Getting Started
Installation
pip install dissmodel
For development mode (tests and dev tooling — mypy, ruff, pytest, docs):
git clone https://github.com/DisSModel/dissmodel
cd dissmodel
pip install -e ".[dev]"
Runnable example models (cellular automata, system dynamics) live in the satellite repositories dissmodel-ca and dissmodel-sysdyn:
pip install "git+https://github.com/DisSModel/dissmodel-ca.git"
pip install "git+https://github.com/DisSModel/dissmodel-sysdyn.git"
Instantiation Order
The Environment is the heart of the simulation. It must always be created before any model.

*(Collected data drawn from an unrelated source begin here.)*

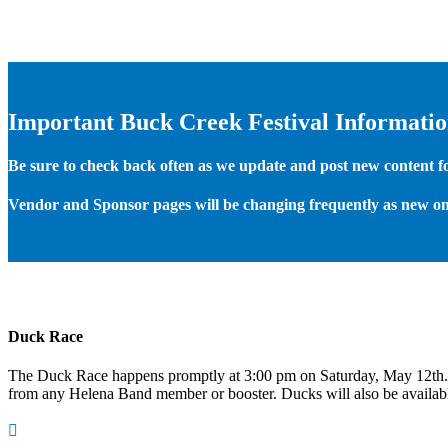
Important Buck Creek Festival Informati
Be sure to check back often as we update and post new content for
Vendor and Sponsor pages will be changing frequently as new on
Duck Race
The Duck Race happens promptly at 3:00 pm on Saturday, May 12th
from any Helena Band member or booster. Ducks will also be available

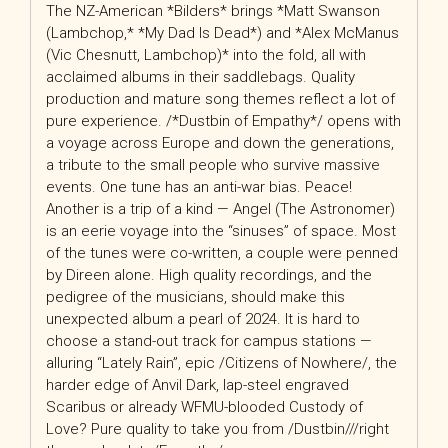
The NZ-American *Bilders* brings *Matt Swanson
(Lambchop,* *My Dad Is Dead*) and *Alex McManus
(Vic Chesnutt, Lambchop)* into the fold, all with
acclaimed albums in their saddlebags. Quality
production and mature song themes reflect a lot of
pure experience. /*Dustbin of Empathy*/ opens with
a voyage across Europe and down the generations,
a tribute to the small people who survive massive
events. One tune has an anti-war bias. Peace!
Another is a trip of a kind — Angel (The Astronomer)
is an eerie voyage into the “sinuses” of space. Most
of the tunes were co-written, a couple were penned
by Direen alone. High quality recordings, and the
pedigree of the musicians, should make this
unexpected album a pearl of 2024. It is hard to
choose a stand-out track for campus stations —
alluring “Lately Rain”, epic /Citizens of Nowhere/, the
harder edge of Anvil Dark, lap-steel engraved
Scaribus or already WFMU-blooded Custody of
Love? Pure quality to take you from /Dustbin///right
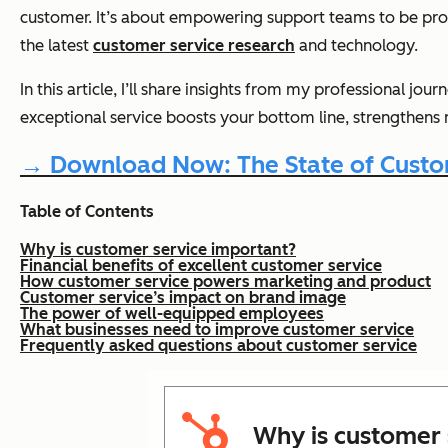
customer. It’s about empowering support teams to be proa
the latest
customer service research
and technology.
In this article, I’ll share insights from my professional jo
exceptional service boosts your bottom line, strengthens 
→ Download Now: The State of Custom
Table of Contents
Why is customer service important?
Financial benefits of excellent customer service
How customer service powers marketing and product
Customer service’s impact on brand image
The power of well-equipped employees
What businesses need to improve customer service
Frequently asked questions about customer service
Why is customer 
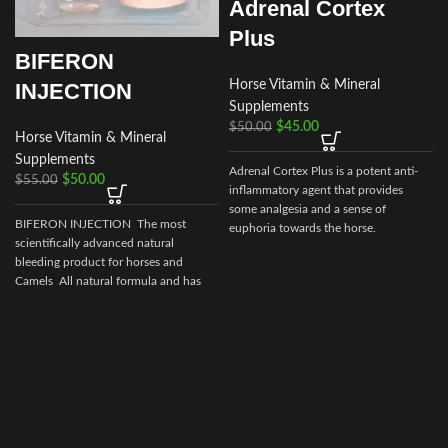
Adrenal Cortex
Plus
BIFERON
Horse Vitamin & Mineral
INJECTION
Supplements
$
45.00
$
50.00
Horse Vitamin & Mineral
Supplements
Adrenal Cortex Plus is a potent anti-
$
50.00
$
55.00
B
inflammatory agent that provides
some analgesia and a sense of
BIFERON INJECTION The most
euphoria towards the horse.
scientifically advanced natural
bleeding product for horses and
Camels All natural formula and has
no prohibited
e
s
p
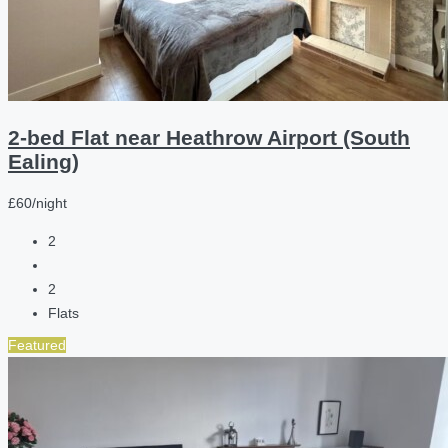
2-bed Flat near Heathrow Airport (South
Ealing)
£60/night
2
2
Flats
Featured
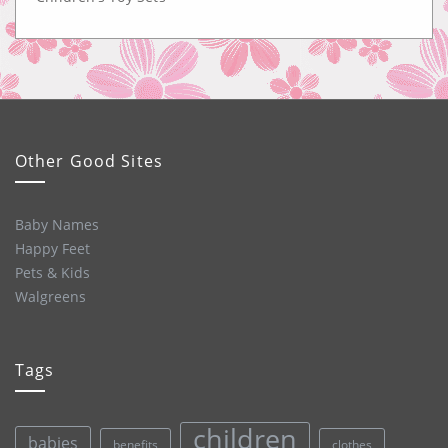
Other Good Sites
Baby Names
Happy Feet
Pets & Kids
Walgreens
Tags
children
babies
clothes
benefits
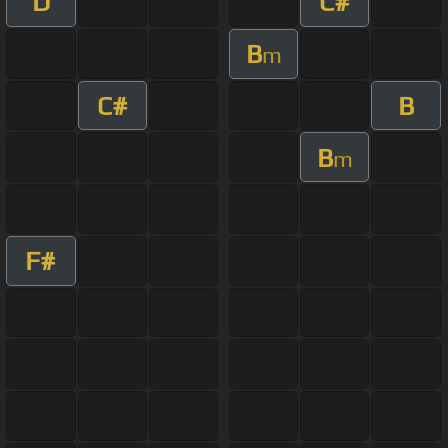
D
C#
B
m
C#
B
B
m
F#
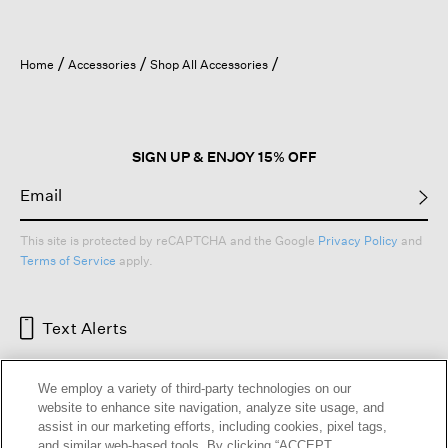
Home
Accessories
Shop All Accessories
SIGN UP & ENJOY 15% OFF
This site is protected by reCAPTCHA and the Google
Privacy Policy
and
Terms of Service
apply.
Text Alerts
We employ a variety of third-party technologies on our
website to enhance site navigation, analyze site usage, and
assist in our marketing efforts, including cookies, pixel tags,
and similar web-based tools. By clicking “ACCEPT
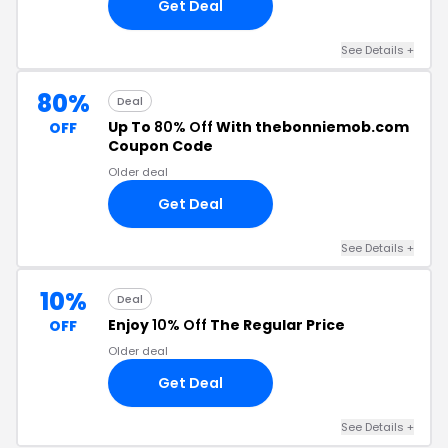
Get Deal
See Details +
80%
Deal
Up To
80% Off
With thebonniemob.com
OFF
Coupon Code
Older deal
Get Deal
See Details +
10%
Deal
Enjoy
10% Off
The Regular Price
OFF
Older deal
Get Deal
See Details +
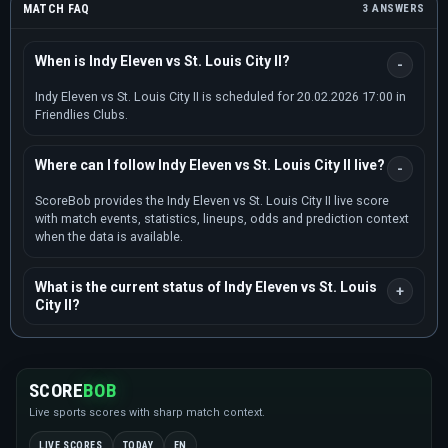
MATCH FAQ
3 ANSWERS
When is Indy Eleven vs St. Louis City II?
Indy Eleven vs St. Louis City II is scheduled for 20.02.2026 17:00 in
Friendlies Clubs.
Where can I follow Indy Eleven vs St. Louis City II live?
ScoreBob provides the Indy Eleven vs St. Louis City II live score
with match events, statistics, lineups, odds and prediction context
when the data is available.
What is the current status of Indy Eleven vs St. Louis
City II?
SCORE
BOB
Live sports scores with sharp match context.
LIVE SCORES
TODAY
EN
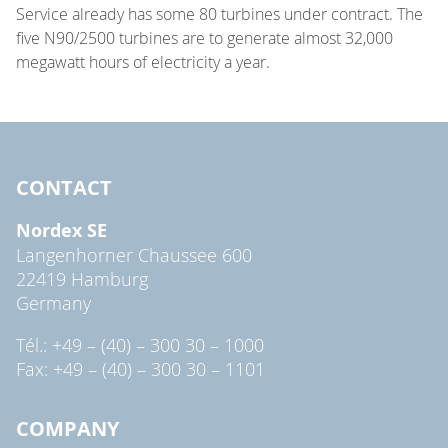
Service already has some 80 turbines under contract. The
five N90/2500 turbines are to generate almost 32,000
megawatt hours of electricity a year.
CONTACT
Nordex SE
Langenhorner Chaussee 600
22419 Hamburg
Germany
Tél.: +49 – (40) – 300 30 – 1000
Fax: +49 – (40) – 300 30 – 1101
COMPANY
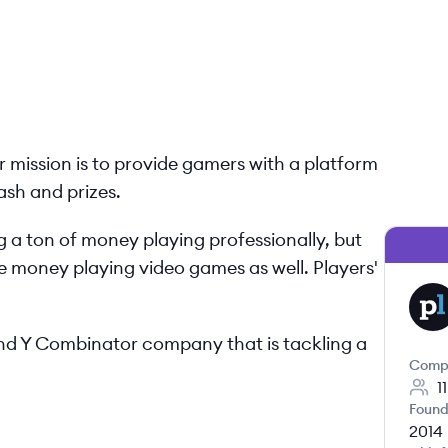
ur mission is to provide gamers with a platform
ash and prizes.
 a ton of money playing professionally, but
 money playing video games as well. Players'​
PL
 and Y Combinator company that is tackling a
Comp
1
Found
2014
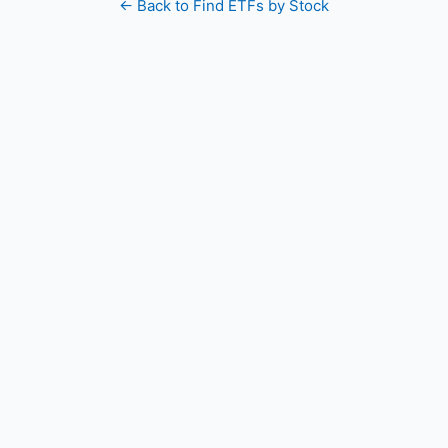
← Back to Find ETFs by Stock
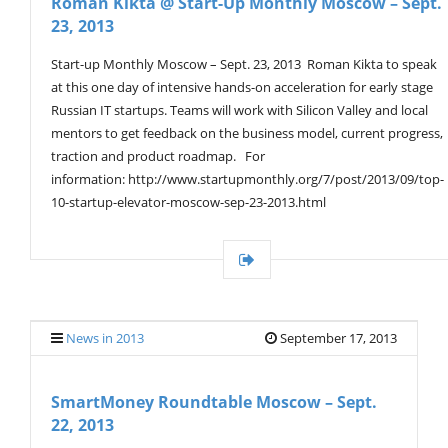
Roman Kikta @ Start-Up Monthly Moscow – Sept.
23, 2013
Start-up Monthly Moscow – Sept. 23, 2013 Roman Kikta to speak
at this one day of intensive hands-on acceleration for early stage
Russian IT startups. Teams will work with Silicon Valley and local
mentors to get feedback on the business model, current progress,
traction and product roadmap. For
information: http://www.startupmonthly.org/7/post/2013/09/top-
10-startup-elevator-moscow-sep-23-2013.html
News in 2013
September 17, 2013
SmartMoney Roundtable Moscow – Sept.
22, 2013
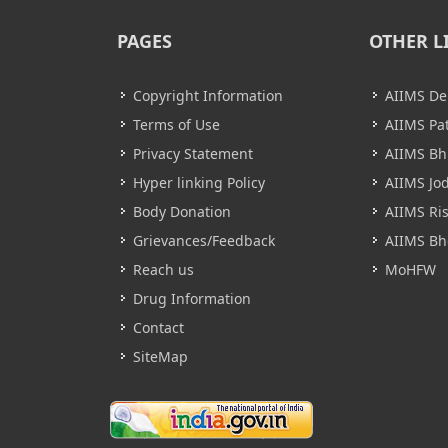
PAGES
OTHER L
Copyright Information
AIIMS De
Terms of Use
AIIMS Pa
Privacy Statement
AIIMS B
Hyper linking Policy
AIIMS Jo
Body Donation
AIIMS Ri
Grievances/Feedback
AIIMS Bh
Reach us
MoHFW
Drug Information
Contact
SiteMap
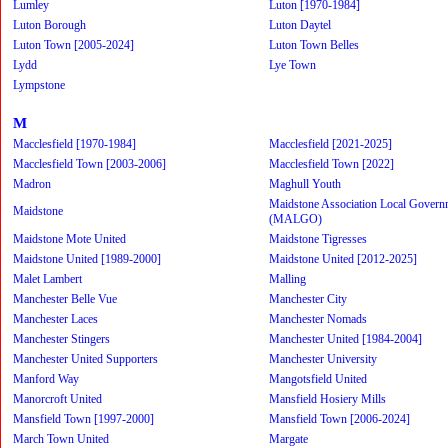
Lumley
Luton [1970-1984]
Luton Borough
Luton Daytel
Luton Town [2005-2024]
Luton Town Belles
Lydd
Lye Town
Lympstone
M
Macclesfield [1970-1984]
Macclesfield [2021-2025]
Macclesfield Town [2003-2006]
Macclesfield Town [2022]
Madron
Maghull Youth
Maidstone Association Local Govern
Maidstone
(MALGO)
Maidstone Mote United
Maidstone Tigresses
Maidstone United [1989-2000]
Maidstone United [2012-2025]
Malet Lambert
Malling
Manchester Belle Vue
Manchester City
Manchester Laces
Manchester Nomads
Manchester Stingers
Manchester United [1984-2004]
Manchester United Supporters
Manchester University
Manford Way
Mangotsfield United
Manorcroft United
Mansfield Hosiery Mills
Mansfield Town [1997-2000]
Mansfield Town [2006-2024]
March Town United
Margate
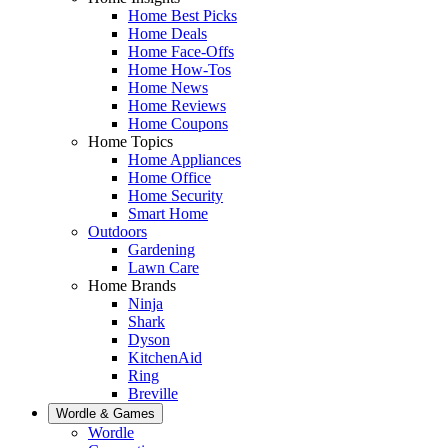
Home Best Picks
Home Deals
Home Face-Offs
Home How-Tos
Home News
Home Reviews
Home Coupons
Home Topics
Home Appliances
Home Office
Home Security
Smart Home
Outdoors
Gardening
Lawn Care
Home Brands
Ninja
Shark
Dyson
KitchenAid
Ring
Breville
Wordle & Games
Wordle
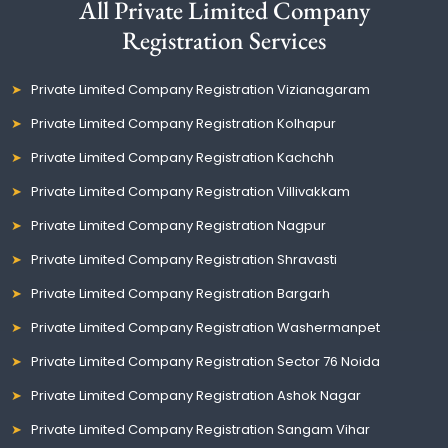
All Private Limited Company
Registration Services
Private Limited Company Registration Vizianagaram
Private Limited Company Registration Kolhapur
Private Limited Company Registration Kachchh
Private Limited Company Registration Villivakkam
Private Limited Company Registration Nagpur
Private Limited Company Registration Shravasti
Private Limited Company Registration Bargarh
Private Limited Company Registration Washermanpet
Private Limited Company Registration Sector 76 Noida
Private Limited Company Registration Ashok Nagar
Private Limited Company Registration Sangam Vihar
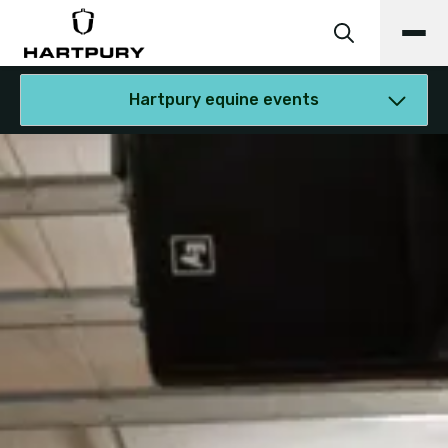
Hartpury equine events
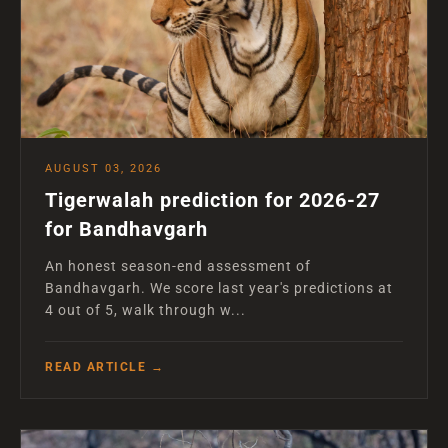
AUGUST 03, 2026
Tigerwalah prediction for 2026-27
for Bandhavgarh
An honest season-end assessment of
Bandhavgarh. We score last year's predictions at
4 out of 5, walk through w...
READ ARTICLE →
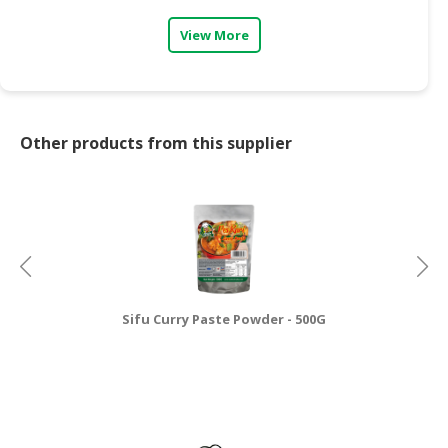
View More
Other products from this supplier
Sifu Curry Paste Powder - 500G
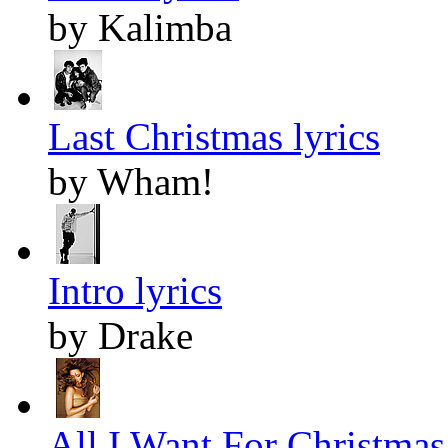
by Kalimba
Last Christmas lyrics
by Wham!
Intro lyrics
by Drake
All I Want For Christmas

Environment → Model → Visualization → env.run()
↑ ↑ ↑ ↑
Step 1 Step 2 Step 3 Step 4
Execution Modes
DisSModel supports three main ways to interact with your models:
1. Command Line (CLI)
Standardized via the dissmodel.executor. Best for batch experiments and
experiment tracking. Ready-to-run CLI scripts ship with the satellite
repositories — for example, from a clone of
dissmodel-ca:
git clone https://github.com/DisSModel/dissmodel-ca.git
cd dissmodel-ca
pip install .
python examples/cli/ca_game_of_life.py
2. Jupyter Notebooks
Best for teaching and incremental analysis. DisSModel renders visualizations inline automatically. See the executed notebooks in this documentation under Examples → Notebooks, or the larger educational collections in the satellite repositories.
3. Streamlit Apps
Reactive web interfaces with zero boilerplate. Parameters are automatically
mapped to sidebar widgets. From a clone of dissmodel-ca:
streamlit run examples/streamlit/ca_all.py
Storage & Reproducibility
Since version 0.2.0, DisSModel can read and write directly to MinIO/S3. Every execution via the standard CLI generates a record.json and a profiling report, ensuring your science is always traceable.